__ACTION ITEM__:
The answer should be an exact copy of the lines from the line with "Cremiger, vollmundiger Irish" through the last line of the entries, and no other lines.

- - - -

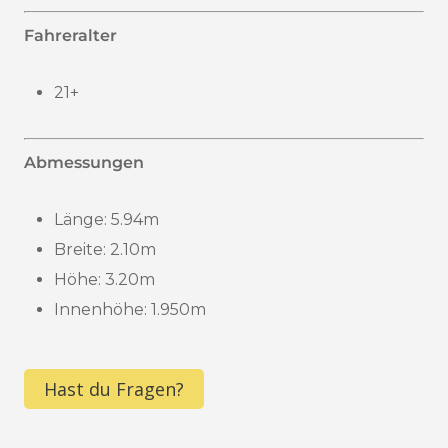
Fahreralter
21+
Abmessungen
Länge: 5.94m
Breite: 2.10m
Höhe: 3.20m
Innenhöhe: 1.950m
Hast du Fragen?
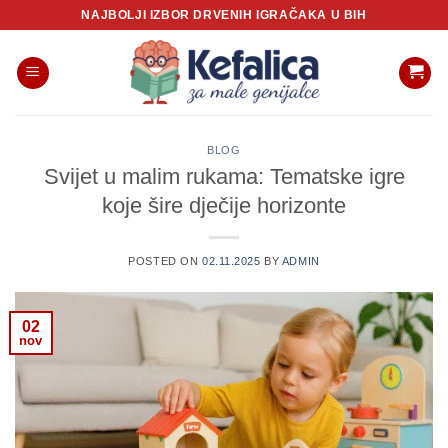
Skip
NAJBOLJI IZBOR DRVENIH IGRAČAKA U BIH
to
content
BLOG
Svijet u malim rukama: Tematske igre
koje šire dječije horizonte
POSTED ON
02.11.2025
BY
ADMIN
02
nov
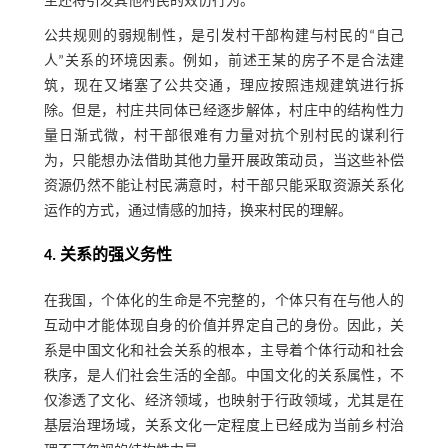
至还将引发其他村民的效仿行为。
公共规则的弱规制性，是引发村干部构建与村民的“自己
人”关系的环境因素。例如，前述王某的房子不是合法建
筑，现在又堵塞了公共交通，理应按照违规建筑进行拆
除。但是，村庄共同体已经逐步解体，村庄中的结构性力
量日渐式微，村干部很难有力量对抗个别村民的谋利行
为，只能想办法借助其他力量开展政策动员，当这些补偿
资源仍然不能让村民满意时，村干部只能采取资源关系化
运作的方式，通过情感的加持，换来村民的理解。
4. 关系的强义务性
在我国，个体化的生命是不完整的，个体只有在与他人的
互动中才能体现自身的价值并界定自己的身份。因此，关
系是中国文化和社会关系的根本，主导着个体行动和社会
秩序，是人们社会生活的全部。中国文化的关系属性，不
仅渗透了文化、经济领域，也映射于行政领域，尤其是在
基层治理场域，关系文化一定程度上已经成为当前乡村治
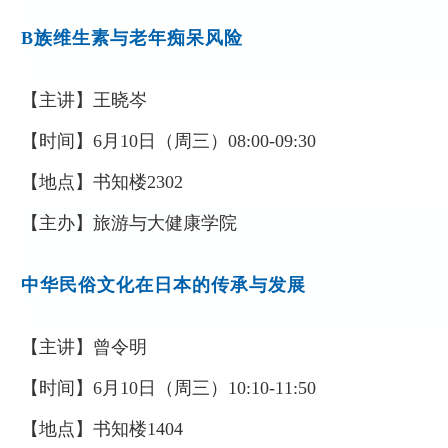
B
族维生素与老年痴呆风险
【主讲】
王晓岑
【时间】
6
月
10
日（周
三
）
08:00-09:30
【地点】
书知楼
2302
【主办】
旅游与大健康学院
中华民俗文化在日本的传承与发展
【主讲】
曾令明
【时间】
6
月
10
日（周
三
）
10:10-11:50
【地点】
书知楼
1404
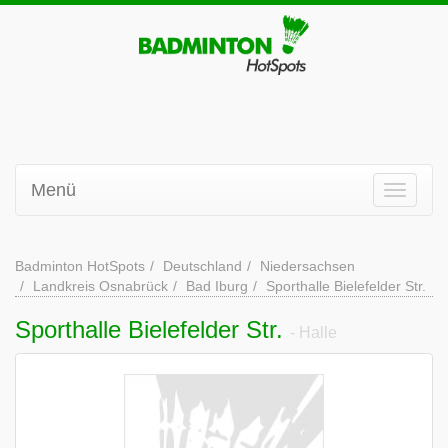
Menü
Badminton HotSpots
Deutschland
Niedersachsen
Landkreis Osnabrück
Bad Iburg
Sporthalle Bielefelder Str.
Sporthalle Bielefelder Str.
- Halle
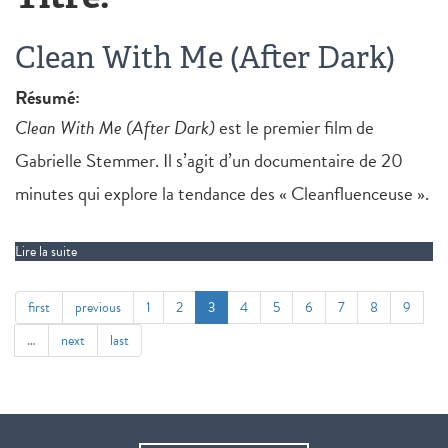
Clean With Me (After Dark)
Résumé:
Clean With Me (After Dark)
est le premier film de
Gabrielle Stemmer. Il s’agit d’un documentaire de 20
minutes qui explore la tendance des « Cleanfluenceuse ».
Lire la suite
de Clean With Me (After Dark)
first
previous
1
2
3
4
5
6
7
8
9
…
next
last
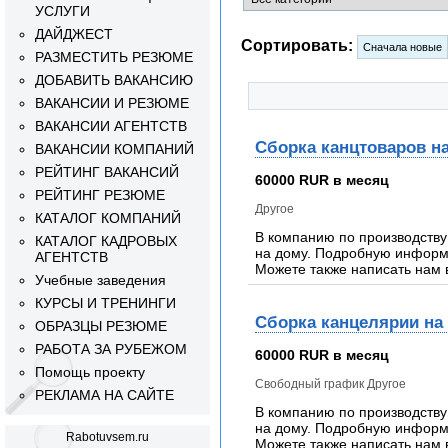
УСЛУГИ
ДАЙДЖЕСТ
Сортировать:
РАЗМЕСТИТЬ РЕЗЮМЕ
ДОБАВИТЬ ВАКАНСИЮ
ВАКАНСИИ И РЕЗЮМЕ
ВАКАНСИИ АГЕНТСТВ
Сборка канцтоваров на
ВАКАНСИИ КОМПАНИЙ
РЕЙТИНГ ВАКАНСИЙ
60000 RUR в месяц
РЕЙТИНГ РЕЗЮМЕ
Другое
КАТАЛОГ КОМПАНИЙ
В компанию по производству
КАТАЛОГ КАДРОВЫХ
на дому. Подробную информа
АГЕНТСТВ
Можете также написать нам 
Учебные заведения
КУРСЫ И ТРЕНИНГИ
Сборка канцелярии на
ОБРАЗЦЫ РЕЗЮМЕ
РАБОТА ЗА РУБЕЖОМ
60000 RUR в месяц
Помощь проекту
Свободный график Другое
РЕКЛАМА НА САЙТЕ
В компанию по производству
на дому. Подробную информа
Rabotuvsem.ru
Можете также написать нам 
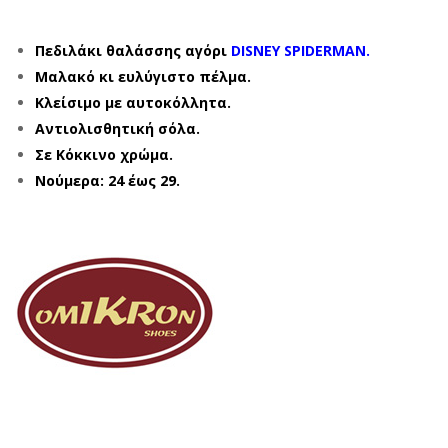
Πεδιλάκι θαλάσσης αγόρι
DISNEY SPIDERMAN.
Μαλακό κι ευλύγιστο πέλμα.
Κλείσιμο με αυτοκόλλητα.
Αντιολισθητική σόλα.
Σε Κόκκινο χρώμα.
Νούμερα: 24 έως 29.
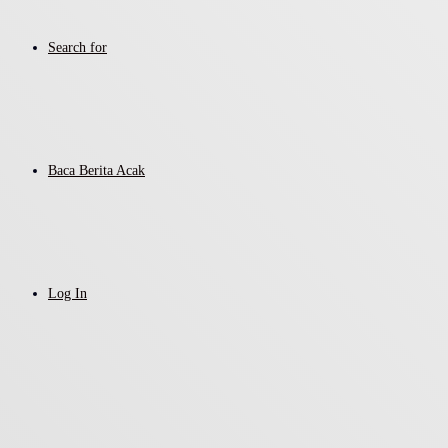
Search for
Baca Berita Acak
Log In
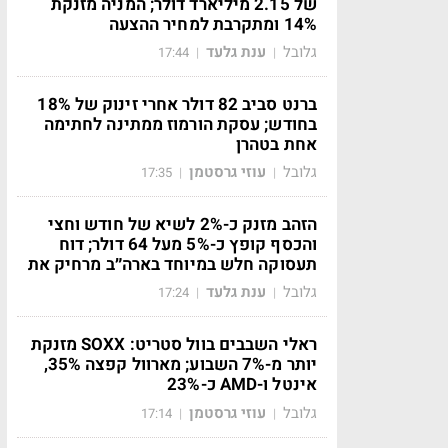
של 2.15 מיליארד דולר; המניה מזנקת
14% ומתקרבת למחיר ההצעה
גלובל
ענת גלעד
17:44
|
|
ברנט סביב 82 דולר אחרי זינוק של 18%
בחודש; עסקת הורמוז ממתינה לחתימה
אחת בטהרן
גלובל
עוזי גרסטמן
17:35
|
|
הזהב מזנק כ-2% לשיא של חודש וחצי
והכסף קופץ כ-5% מעל 64 דולר; דוח
תעסוקה חלש במיוחד בארה״ב מרחיק את
גלובל
ענת גלעד
17:24
|
|
ראלי השבבים בוול סטריט: SOXX מזנקת
יותר מ-7% השבוע; מארוול קפצה 35%,
אינטל ו-AMD כ-23%
גלובל
עוזי גרסטמן
17:14
|
|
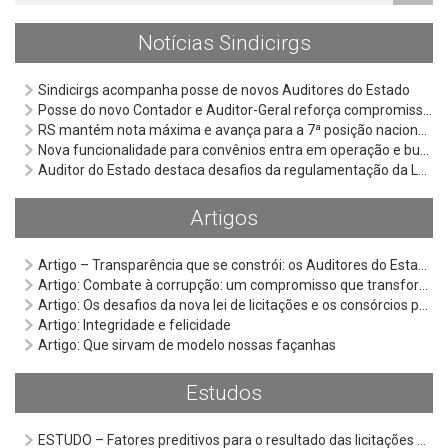
Notícias Sindicirgs
Sindicirgs acompanha posse de novos Auditores do Estado
Posse do novo Contador e Auditor-Geral reforça compromisso da Cage com a qualificação técnica e o fortalecimento da gestão pública
RS mantém nota máxima e avança para a 7ª posição nacional em ranking da qualidade da informação contábil e fiscal
Nova funcionalidade para convênios entra em operação e busca qualificar gestão de recursos públicos
Auditor do Estado destaca desafios da regulamentação da Lei Anticorrupção em seminário do Ministério Público
Artigos
Artigo – Transparência que se constrói: os Auditores do Estado e o Selo Diamante
Artigo: Combate à corrupção: um compromisso que transforma a sociedade
Artigo: Os desafios da nova lei de licitações e os consórcios públicos
Artigo: Integridade e felicidade
Artigo: Que sirvam de modelo nossas façanhas
Estudos
ESTUDO – Fatores preditivos para o resultado das licitações de serviço terceirizado de assistência domiciliar do Rio Grande do Sul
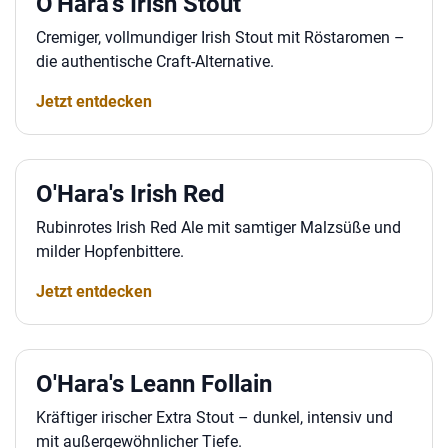
O'Hara's Irish Stout
Cremiger, vollmundiger Irish Stout mit Röstaromen –
die authentische Craft-Alternative.
Jetzt entdecken
O'Hara's Irish Red
Rubinrotes Irish Red Ale mit samtiger Malzsüße und
milder Hopfenbittere.
Jetzt entdecken
O'Hara's Leann Follain
Kräftiger irischer Extra Stout – dunkel, intensiv und
mit außergewöhnlicher Tiefe.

- - - -

__EXERCISE ANSWER__:
Cremiger, vollmundiger Irish Stout mit Röstaromen –
die authentische Craft-Alternative.
Jetzt entdecken
O'Hara's Irish Red
Rubinrotes Irish Red Ale mit samtiger Malzsüße und
milder Hopfenbittere.
Jetzt entdecken
O'Hara's Leann Follain
Kräftiger irischer Extra Stout – dunkel, intensiv und
mit außergewöhnlicher Tiefe.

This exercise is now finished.